| Directions for this task |
Each line from the material with the word "Shooter" in it must be copied.
━━━━━ Supplied information ━━━━━
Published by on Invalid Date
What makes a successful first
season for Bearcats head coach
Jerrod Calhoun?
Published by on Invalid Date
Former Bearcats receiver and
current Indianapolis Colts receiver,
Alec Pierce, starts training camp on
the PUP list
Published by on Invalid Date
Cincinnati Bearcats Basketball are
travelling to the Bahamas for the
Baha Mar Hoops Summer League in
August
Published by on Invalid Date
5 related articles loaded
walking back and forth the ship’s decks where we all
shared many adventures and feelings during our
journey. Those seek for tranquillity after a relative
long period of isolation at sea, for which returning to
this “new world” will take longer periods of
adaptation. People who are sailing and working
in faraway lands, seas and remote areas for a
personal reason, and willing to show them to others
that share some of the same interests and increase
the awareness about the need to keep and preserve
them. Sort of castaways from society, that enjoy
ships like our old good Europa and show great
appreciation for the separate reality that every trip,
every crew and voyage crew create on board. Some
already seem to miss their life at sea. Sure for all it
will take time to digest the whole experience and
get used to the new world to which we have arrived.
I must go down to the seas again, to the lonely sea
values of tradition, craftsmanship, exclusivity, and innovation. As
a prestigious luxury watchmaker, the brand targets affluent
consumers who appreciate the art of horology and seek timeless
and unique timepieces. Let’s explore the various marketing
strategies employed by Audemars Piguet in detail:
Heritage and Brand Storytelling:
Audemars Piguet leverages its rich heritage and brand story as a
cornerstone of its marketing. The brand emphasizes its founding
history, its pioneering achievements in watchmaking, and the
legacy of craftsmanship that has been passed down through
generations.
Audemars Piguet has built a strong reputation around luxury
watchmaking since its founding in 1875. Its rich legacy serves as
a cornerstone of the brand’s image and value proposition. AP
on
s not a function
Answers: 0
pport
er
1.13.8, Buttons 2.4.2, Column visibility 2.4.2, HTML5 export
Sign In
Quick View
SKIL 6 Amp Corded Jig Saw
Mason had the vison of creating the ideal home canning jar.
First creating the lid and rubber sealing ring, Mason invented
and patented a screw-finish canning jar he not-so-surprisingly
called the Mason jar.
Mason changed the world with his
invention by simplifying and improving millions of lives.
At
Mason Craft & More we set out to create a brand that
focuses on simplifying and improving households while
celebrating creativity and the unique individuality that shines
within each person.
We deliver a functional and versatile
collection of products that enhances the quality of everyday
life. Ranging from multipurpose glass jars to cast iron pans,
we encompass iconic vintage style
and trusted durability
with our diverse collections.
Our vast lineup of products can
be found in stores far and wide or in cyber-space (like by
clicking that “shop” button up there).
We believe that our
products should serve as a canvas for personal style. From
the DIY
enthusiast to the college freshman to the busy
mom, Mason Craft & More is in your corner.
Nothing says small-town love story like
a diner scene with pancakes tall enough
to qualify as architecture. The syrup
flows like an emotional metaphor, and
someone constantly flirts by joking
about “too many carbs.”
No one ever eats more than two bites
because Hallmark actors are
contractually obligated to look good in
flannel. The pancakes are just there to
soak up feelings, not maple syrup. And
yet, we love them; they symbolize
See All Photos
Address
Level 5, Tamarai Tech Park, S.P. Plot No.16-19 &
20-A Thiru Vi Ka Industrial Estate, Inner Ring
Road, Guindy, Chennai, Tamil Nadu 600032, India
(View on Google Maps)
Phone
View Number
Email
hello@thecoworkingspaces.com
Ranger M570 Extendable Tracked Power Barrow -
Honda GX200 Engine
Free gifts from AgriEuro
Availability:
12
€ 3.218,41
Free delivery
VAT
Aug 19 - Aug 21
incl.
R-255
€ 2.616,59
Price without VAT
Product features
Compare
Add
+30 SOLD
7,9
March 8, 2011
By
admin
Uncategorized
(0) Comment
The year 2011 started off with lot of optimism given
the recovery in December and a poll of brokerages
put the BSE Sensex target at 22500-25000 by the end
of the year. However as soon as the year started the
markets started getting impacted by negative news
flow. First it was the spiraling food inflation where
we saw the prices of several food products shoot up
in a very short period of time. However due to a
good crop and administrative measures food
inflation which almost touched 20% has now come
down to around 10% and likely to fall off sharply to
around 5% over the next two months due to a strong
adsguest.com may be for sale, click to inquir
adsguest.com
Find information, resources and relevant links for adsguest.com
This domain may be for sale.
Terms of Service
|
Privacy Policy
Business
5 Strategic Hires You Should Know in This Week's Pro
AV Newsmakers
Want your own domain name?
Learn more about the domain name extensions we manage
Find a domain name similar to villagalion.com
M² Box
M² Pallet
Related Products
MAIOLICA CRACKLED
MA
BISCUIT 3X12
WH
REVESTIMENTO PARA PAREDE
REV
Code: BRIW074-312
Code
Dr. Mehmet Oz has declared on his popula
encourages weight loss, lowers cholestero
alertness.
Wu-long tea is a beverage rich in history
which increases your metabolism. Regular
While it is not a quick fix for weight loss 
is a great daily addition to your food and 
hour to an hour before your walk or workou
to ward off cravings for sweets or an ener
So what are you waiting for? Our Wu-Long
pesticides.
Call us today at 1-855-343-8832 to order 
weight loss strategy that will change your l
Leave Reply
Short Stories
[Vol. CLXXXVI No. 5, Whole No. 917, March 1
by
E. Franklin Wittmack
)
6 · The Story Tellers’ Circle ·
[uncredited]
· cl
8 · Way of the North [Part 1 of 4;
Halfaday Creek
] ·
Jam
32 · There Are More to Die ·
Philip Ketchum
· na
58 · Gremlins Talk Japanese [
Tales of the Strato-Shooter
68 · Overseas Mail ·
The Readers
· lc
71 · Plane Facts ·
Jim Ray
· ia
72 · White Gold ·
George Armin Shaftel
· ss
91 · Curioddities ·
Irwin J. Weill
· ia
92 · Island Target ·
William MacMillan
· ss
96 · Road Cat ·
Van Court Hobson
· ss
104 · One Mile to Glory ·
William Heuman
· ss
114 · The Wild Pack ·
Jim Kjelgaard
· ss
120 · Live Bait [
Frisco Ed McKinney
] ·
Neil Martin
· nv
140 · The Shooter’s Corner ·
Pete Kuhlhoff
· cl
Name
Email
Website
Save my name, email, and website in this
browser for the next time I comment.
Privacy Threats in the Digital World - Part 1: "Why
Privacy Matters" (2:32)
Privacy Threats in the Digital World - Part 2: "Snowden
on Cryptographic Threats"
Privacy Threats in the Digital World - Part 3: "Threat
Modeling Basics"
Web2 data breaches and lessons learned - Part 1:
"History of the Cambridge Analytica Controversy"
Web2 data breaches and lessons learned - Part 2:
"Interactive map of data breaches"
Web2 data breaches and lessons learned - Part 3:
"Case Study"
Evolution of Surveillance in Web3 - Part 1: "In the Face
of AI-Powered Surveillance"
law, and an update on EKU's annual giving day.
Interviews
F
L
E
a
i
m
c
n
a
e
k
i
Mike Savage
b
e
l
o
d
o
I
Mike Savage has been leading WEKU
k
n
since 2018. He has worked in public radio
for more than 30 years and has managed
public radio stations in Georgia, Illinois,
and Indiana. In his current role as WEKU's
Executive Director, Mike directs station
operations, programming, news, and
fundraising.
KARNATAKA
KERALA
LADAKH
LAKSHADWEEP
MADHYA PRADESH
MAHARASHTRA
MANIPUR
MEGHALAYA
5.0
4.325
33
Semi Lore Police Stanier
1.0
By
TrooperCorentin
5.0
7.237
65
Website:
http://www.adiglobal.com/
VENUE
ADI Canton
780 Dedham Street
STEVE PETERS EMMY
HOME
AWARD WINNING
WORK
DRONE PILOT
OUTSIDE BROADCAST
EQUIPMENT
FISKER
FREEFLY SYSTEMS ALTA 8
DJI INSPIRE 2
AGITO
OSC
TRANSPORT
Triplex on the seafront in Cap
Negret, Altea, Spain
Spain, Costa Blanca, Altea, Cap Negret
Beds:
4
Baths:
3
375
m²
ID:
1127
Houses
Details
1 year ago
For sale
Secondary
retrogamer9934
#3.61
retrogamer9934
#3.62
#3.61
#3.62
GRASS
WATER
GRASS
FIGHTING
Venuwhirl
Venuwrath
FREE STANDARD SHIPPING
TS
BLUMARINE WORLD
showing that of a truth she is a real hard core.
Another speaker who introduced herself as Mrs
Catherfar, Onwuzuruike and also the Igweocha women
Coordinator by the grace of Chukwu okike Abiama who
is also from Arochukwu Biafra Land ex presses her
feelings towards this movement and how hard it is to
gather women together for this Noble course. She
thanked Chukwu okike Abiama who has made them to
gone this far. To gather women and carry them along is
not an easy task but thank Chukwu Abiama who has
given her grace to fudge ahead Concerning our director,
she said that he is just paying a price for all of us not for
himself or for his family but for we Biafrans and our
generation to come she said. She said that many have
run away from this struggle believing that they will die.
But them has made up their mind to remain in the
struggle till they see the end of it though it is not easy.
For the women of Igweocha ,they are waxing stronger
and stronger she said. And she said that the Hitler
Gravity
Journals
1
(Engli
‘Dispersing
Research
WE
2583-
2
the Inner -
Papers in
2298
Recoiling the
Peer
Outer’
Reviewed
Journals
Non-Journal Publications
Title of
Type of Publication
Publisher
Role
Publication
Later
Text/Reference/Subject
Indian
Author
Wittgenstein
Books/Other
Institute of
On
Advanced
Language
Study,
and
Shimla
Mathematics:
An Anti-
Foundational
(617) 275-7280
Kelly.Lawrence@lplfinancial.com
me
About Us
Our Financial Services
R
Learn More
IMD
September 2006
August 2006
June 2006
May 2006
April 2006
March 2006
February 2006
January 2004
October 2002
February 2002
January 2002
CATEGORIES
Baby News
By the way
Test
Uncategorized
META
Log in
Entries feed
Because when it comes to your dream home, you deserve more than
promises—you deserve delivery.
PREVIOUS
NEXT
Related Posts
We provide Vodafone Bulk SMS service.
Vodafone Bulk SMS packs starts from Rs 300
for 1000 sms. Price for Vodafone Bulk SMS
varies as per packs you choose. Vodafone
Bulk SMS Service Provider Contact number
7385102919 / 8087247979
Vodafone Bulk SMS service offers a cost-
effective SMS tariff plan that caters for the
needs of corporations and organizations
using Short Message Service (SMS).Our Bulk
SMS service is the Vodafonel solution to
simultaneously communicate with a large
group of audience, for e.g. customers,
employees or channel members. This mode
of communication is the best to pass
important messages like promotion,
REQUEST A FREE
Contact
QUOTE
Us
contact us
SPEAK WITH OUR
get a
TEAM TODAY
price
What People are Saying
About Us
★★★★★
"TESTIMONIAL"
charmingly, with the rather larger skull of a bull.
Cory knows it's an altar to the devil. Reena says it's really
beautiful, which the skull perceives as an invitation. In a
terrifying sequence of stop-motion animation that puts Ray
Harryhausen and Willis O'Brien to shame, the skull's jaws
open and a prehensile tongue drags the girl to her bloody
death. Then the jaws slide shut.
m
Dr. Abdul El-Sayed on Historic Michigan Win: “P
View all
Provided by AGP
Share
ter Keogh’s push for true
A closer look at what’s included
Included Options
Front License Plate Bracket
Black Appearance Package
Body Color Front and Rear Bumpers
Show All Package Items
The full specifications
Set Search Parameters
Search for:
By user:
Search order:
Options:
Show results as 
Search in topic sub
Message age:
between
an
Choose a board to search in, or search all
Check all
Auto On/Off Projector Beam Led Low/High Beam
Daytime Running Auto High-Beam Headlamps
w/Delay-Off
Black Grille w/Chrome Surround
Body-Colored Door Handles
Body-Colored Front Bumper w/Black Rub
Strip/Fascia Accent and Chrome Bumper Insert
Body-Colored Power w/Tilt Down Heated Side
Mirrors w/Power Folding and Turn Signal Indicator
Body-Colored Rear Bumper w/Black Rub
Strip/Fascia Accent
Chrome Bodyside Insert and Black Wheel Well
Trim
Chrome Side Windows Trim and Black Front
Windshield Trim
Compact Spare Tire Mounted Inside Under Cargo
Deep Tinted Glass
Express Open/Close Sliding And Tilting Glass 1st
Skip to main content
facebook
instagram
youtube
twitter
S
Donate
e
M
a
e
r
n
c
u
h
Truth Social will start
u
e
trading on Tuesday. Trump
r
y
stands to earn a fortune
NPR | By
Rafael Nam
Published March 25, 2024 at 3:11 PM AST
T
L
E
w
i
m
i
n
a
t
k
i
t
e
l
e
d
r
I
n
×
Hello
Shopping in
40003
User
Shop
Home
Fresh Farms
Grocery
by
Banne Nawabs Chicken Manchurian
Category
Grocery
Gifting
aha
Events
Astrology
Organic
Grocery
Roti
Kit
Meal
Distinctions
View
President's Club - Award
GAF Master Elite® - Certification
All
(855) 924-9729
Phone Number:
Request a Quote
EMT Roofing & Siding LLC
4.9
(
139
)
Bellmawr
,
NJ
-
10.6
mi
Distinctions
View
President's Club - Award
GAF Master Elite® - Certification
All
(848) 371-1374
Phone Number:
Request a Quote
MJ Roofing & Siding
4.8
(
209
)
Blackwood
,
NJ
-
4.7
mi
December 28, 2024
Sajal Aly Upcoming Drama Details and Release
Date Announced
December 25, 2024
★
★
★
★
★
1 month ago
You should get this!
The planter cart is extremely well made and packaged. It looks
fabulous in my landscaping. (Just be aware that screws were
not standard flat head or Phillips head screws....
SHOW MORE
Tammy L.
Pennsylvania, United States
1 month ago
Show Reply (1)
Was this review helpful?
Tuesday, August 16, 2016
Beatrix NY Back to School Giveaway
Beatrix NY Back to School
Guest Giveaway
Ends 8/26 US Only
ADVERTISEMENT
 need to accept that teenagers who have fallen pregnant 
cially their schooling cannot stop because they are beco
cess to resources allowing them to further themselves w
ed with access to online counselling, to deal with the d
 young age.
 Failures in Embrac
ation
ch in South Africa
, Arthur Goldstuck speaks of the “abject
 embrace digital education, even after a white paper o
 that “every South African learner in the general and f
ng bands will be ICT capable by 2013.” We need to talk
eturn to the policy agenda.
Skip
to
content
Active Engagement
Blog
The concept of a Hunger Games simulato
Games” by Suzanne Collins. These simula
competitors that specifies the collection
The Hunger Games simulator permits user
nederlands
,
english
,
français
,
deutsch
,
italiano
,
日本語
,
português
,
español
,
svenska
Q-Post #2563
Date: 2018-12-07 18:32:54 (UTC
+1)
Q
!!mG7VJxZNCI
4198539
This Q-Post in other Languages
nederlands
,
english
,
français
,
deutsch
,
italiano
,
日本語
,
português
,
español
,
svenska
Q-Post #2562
━━━━━
| Response to the task |
Tales of the Strato-Shooter
140 · The Shooter’s Corner ·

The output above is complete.